Search the records for lines with the word "Wittenberge" and copy each match.

*** Opening Data supplied ***

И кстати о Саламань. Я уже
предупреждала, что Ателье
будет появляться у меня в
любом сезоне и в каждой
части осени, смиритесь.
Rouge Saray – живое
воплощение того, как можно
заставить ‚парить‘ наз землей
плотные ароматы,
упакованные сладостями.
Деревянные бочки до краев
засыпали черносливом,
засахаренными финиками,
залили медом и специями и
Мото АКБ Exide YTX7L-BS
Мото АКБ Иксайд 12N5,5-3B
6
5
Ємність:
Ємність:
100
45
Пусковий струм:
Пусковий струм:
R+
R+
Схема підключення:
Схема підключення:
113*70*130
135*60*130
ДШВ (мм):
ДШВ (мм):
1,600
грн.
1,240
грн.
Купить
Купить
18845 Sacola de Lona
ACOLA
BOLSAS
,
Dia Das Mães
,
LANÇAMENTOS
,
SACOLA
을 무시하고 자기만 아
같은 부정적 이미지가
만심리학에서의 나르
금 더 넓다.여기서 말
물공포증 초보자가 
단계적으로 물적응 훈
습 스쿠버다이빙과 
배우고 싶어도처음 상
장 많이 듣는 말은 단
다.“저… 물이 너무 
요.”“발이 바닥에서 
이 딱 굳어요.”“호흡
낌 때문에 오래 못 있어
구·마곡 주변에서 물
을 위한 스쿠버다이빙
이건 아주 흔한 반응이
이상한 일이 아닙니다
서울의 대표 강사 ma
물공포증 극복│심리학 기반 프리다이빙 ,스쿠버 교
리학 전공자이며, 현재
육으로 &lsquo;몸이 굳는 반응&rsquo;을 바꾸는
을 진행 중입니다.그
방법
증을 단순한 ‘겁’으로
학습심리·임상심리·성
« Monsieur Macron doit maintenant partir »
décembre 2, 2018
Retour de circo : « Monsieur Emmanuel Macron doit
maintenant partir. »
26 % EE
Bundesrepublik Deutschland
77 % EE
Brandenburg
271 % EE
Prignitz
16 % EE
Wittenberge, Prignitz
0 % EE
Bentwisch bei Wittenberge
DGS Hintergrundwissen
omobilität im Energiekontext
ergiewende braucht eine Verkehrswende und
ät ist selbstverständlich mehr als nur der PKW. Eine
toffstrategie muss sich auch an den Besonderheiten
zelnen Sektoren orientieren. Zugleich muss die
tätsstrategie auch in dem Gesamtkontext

*** Closing Data supplied ***

__Result of the exercise__:
Wittenberge, Prignitz
Bentwisch bei Wittenberge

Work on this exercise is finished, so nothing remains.